Following are the perf numbers when I ran java -jar /tmp/my-exps-1.0-SNAPSHOT.jar 1000000 100 on machines having 8, 16 and 32 vcores (n/2 cores with 2 threads per core).
1000000 is number of floating point divisions that each thread does, 100 is number of threads.
All the processors belonged to same family - Intel(R) Xeon(R) Platinum 8175M CPU # 2.50GHz.
Using htop, I was seeing a 100% usage for all the cores when the program was running.
====================================
runtime.availableProcessors() = 8
=====runBenchmark() FINISHED in 3156601 millis ======== average time to complete one thread = 31566.01
====================================
runtime.availableProcessors() = 16
=====runBenchmark() FINISHED in 3297807 millis ======== average time to complete one thread = 32978.07
====================================
runtime.availableProcessors() = 32
=====runBenchmark() FINISHED in 3448590 millis ======== average time to complete one thread = 34485.9
====================================
Expectation
I expected it to scale linearly with number of cores i.e execution time should decrease in proportion to increase in CPU cores. However the above numbers are totally opposite. It increases by a small fraction with increment in vcores :D
Not very sure but some guesses that I made
Context switch time increases with number of cores ?
Some implicit locks are taken on data and those become more expensive as the race increase with number of cores.
Code Details
Thread
private static class BenchmarkThread implements Callable<BenchmarkResult> {
private final long numOperationsPerThread;
private BenchmarkThread(long numOperationsPerThread) {
this.numOperationsPerThread = numOperationsPerThread;
}
#Override
public BenchmarkResult call() {
double sum = 0;
long start = System.currentTimeMillis();
for (long i = 0; i < numOperationsPerThread; i++) {
double numerator = RANDOM.nextDouble();
double denominator = RANDOM.nextDouble();
double result = numerator / denominator;
sum += result;
}
long end = System.currentTimeMillis();
return new BenchmarkResult(Thread.currentThread().getName(),
(end - start),
sum);
}
}
Driver (yes resultFuture.get() blocks but we are not counting that time, we are doing a sum of individual thread times timeToComplete += benchmarkResult.timeToCompleteMillis)
Complete runnable example(edited - see EDIT 1 below)

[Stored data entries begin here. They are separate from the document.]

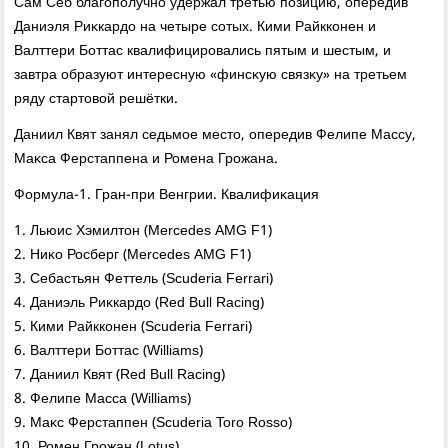
Сам Себ благополучно удержал третью позицию, опередив
Даниэля Риκкардο на четыре сотых. Кими Райкконен и
Валттери Боттас квалифицировались пятым и шестым, и
завтра образуют интересную «финсκую связκу» на третьем
ряду стартοвοй решётки.
Даниил Квят занял седьмое местο, опередив Фелипе Массу,
Маκса Ферстаппена и Ромена Грожана.
Формула-1. Гран-при Венгрии. Квалифиκация
1. Льюис Хэмилтοн (Mercedes AMG F1)
2. Ниκо Росберг (Mercedes AMG F1)
3. Себастьян Феттель (Scuderia Ferrari)
4. Даниэль Риκкардο (Red Bull Racing)
5. Кими Райкконен (Scuderia Ferrari)
6. Валттери Боттас (Williams)
7. Даниил Квят (Red Bull Racing)
8. Фелипе Масса (Williams)
9. Маκс Ферстаппен (Scuderia Toro Rosso)
10. Ромен Грожан (Lotus).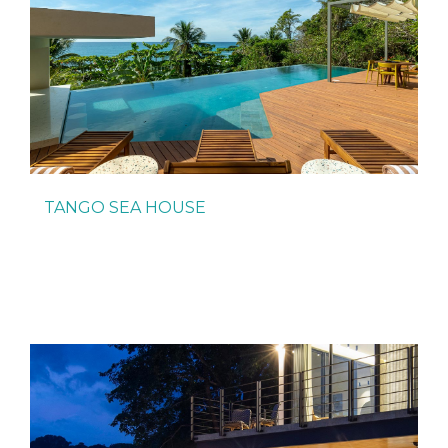
TANGO SEA HOUSE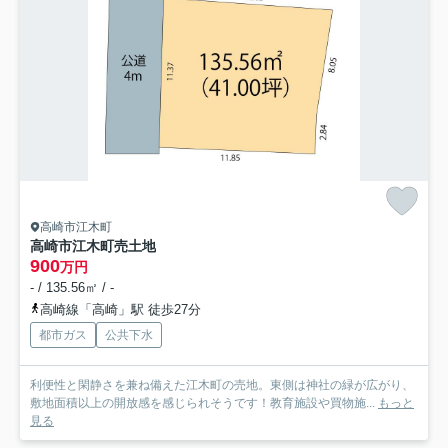
高崎市江木町
高崎市江木町売土地
900
万円
- / 135.56㎡ / -
高崎線「高崎」駅 徒歩27分
都市ガス
公共下水
利便性と閑静さを兼ね備えた江木町の売地。東側は神社の緑が広がり、
敷地面積以上の開放感を感じられそうです！教育施設や買物施...
もっと
見る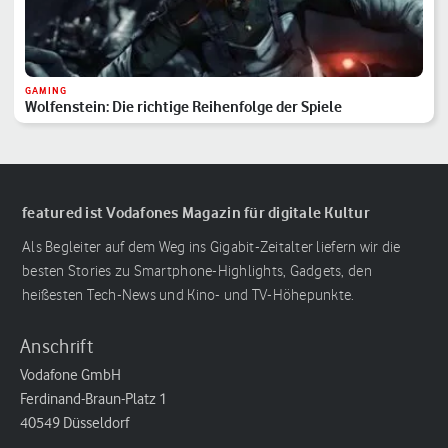
GAMING
Wolfenstein: Die richtige Reihenfolge der Spiele
featured ist Vodafones Magazin für digitale Kultur
Als Begleiter auf dem Weg ins Gigabit-Zeitalter liefern wir die
besten Stories zu Smartphone-Highlights, Gadgets, den
heißesten Tech-News und Kino- und TV-Höhepunkte.
Anschrift
Vodafone GmbH
Ferdinand-Braun-Platz 1
40549 Düsseldorf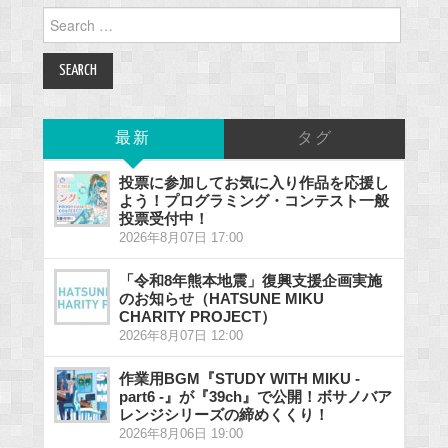
Search
for:
最新
タグ
投票に参加してお気に入り作品を応援し
よう！プログラミング・コンテスト一般
投票受付中！
2026年8月07日 17:00
「令和8年熊本地震」復興支援企画実施
のお知らせ（HATSUNE MIKU
CHARITY PROJECT）
2026年8月07日 12:00
作業用BGM『STUDY WITH MIKU -
part6 -』が『39ch』で公開！ボサノバア
レンジシリーズの締めくくり！
2026年8月06日 19:00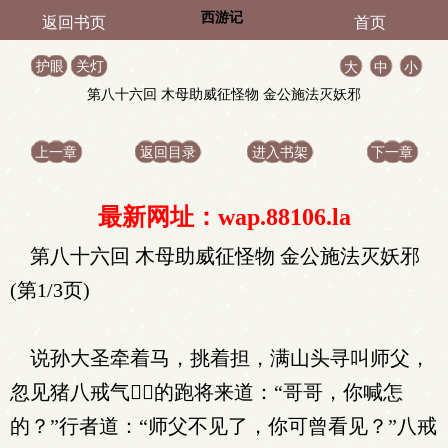
西游记
返回书页
首页
护眼
关灯
大
中
小
第八十六回 木母助威征怪物 金公施法灭妖邪
上一章
返回目录
进入书架
下一章
最新网址：wap.88106.la
第八十六回 木母助威征怪物 金公施法灭妖邪
(第1/3页)
说孙大圣牵着马，挑着担，满山头寻叫师父，
忽见猪八戒气的跑将来道：“哥哥，你喊怎
的？”行者道：“师父不见了，你可曾看见？”八戒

public class VerticalScalingExp {
private final long numOperationsPerThread;
private final int numThreads;
private final List<Future<BenchmarkResult>> benchMarkResultsFuture;
private final ExecutorService executorService;
public VerticalScalingExp(long numOperationsPerThread, int numThreads) {
this.numOperationsPerThread = numOperationsPerThread;
this.numThreads = numThreads;
this.benchMarkResultsFuture = new ArrayList<>(numThreads);
this.executorService = Executors.newFixedThreadPool(numThreads);
}
public static void main(String[] args) throws Exception {
long numOperationsPerThread;
int numThreads;
if (args.length != 2) {
numOperationsPerThread = 1000000;
numThreads = 50;
} else {
numOperationsPerThread = Long.parseLong(args[0]);
numThreads = Integer.parseInt(args[1]);
}
new VerticalScalingExp(numOperationsPerThread, numThreads).runBenchmark();
}
private void runBenchmark() throws Exception {
try {
System.out.println("[START]====VerticalScalingExp.runBenchmark====" );
System.out.println("numOperationsPerThread = " + numOperationsPerThread + ", numThreads = " + numThreads);
Runtime runtime = Runtime.getRuntime();
System.out.println("runtime.maxMemory() = " + runtime.maxMemory());
System.out.println("runtime.freeMemory() = " + runtime.freeMemory());
System.out.println("runtime.availableProcessors() = " + runtime.availableProcessors());
long timeToComplete = 0;
for (int i = 0; i < numThreads; i++) {
benchMarkResultsFuture.add(executorService.submit(new BenchmarkThread(numOperationsPerThread)));
}
for (Future<BenchmarkResult> resultFuture : benchMarkResultsFuture) {
BenchmarkResult benchmarkResult = resultFuture.get();
System.out.println("resultFuture.get() = " + benchmarkResult);
timeToComplete += benchmarkResult.timeToCompleteMillis;
}
double avg = (double) timeToComplete / numThreads;
System.out.println("=====runBenchmark() FINISHED in " + timeToComplete +
" millis ======== average time to complete one thread = " + avg );
} finally {
executorService.shutdown();
}
}
private static class BenchmarkThread implements Callable<BenchmarkResult> {
private final long numOperationsPerThread;
private BenchmarkThread(long numOperationsPerThread) {
this.numOperationsPerThread = numOperationsPerThread;
}
#Override
public BenchmarkResult call() {
double sum = 0;
long start = System.currentTimeMillis();
ThreadLocalRandom random = ThreadLocalRandom.current();
for (long i = 0; i < numOperationsPerThread; i++) {
double numerator = random.nextDouble();
double denominator = random.nextDouble();
double result = numerator / denominator;
sum += result;
}
long end = System.currentTimeMillis();
return new BenchmarkResult(Thread.currentThread().getName(),
(end - start),
sum);
}
}
private static class BenchmarkResult {
private final String threadName;
private final long timeToCompleteMillis;
private final double sum;
public BenchmarkResult(String threadName, long timeToCompleteMillis, double sum) {
this.threadName = threadName;
this.timeToCompleteMillis = timeToCompleteMillis;
this.sum = sum;
}
#Override
public String toString() {
return "BenchmarkResult{" +
"threadName='" + threadName + '\'' +
", timeToCompleteMillis=" + timeToCompleteMillis +
", sum =" + sum +
'}';
}
}
}
Questions
I found this blog - https://www.theserverside.com/feature/Why-Java-Applications-Fail-to-Scale-Linearly which explains very nicely about data collisions that happen with increase in number of cores, is the code above suffering from the same ? (But in my code I am not sharing anything among threads ?) If yes, at what level these collisions are happening, Heap ? CPU caches ? something else ?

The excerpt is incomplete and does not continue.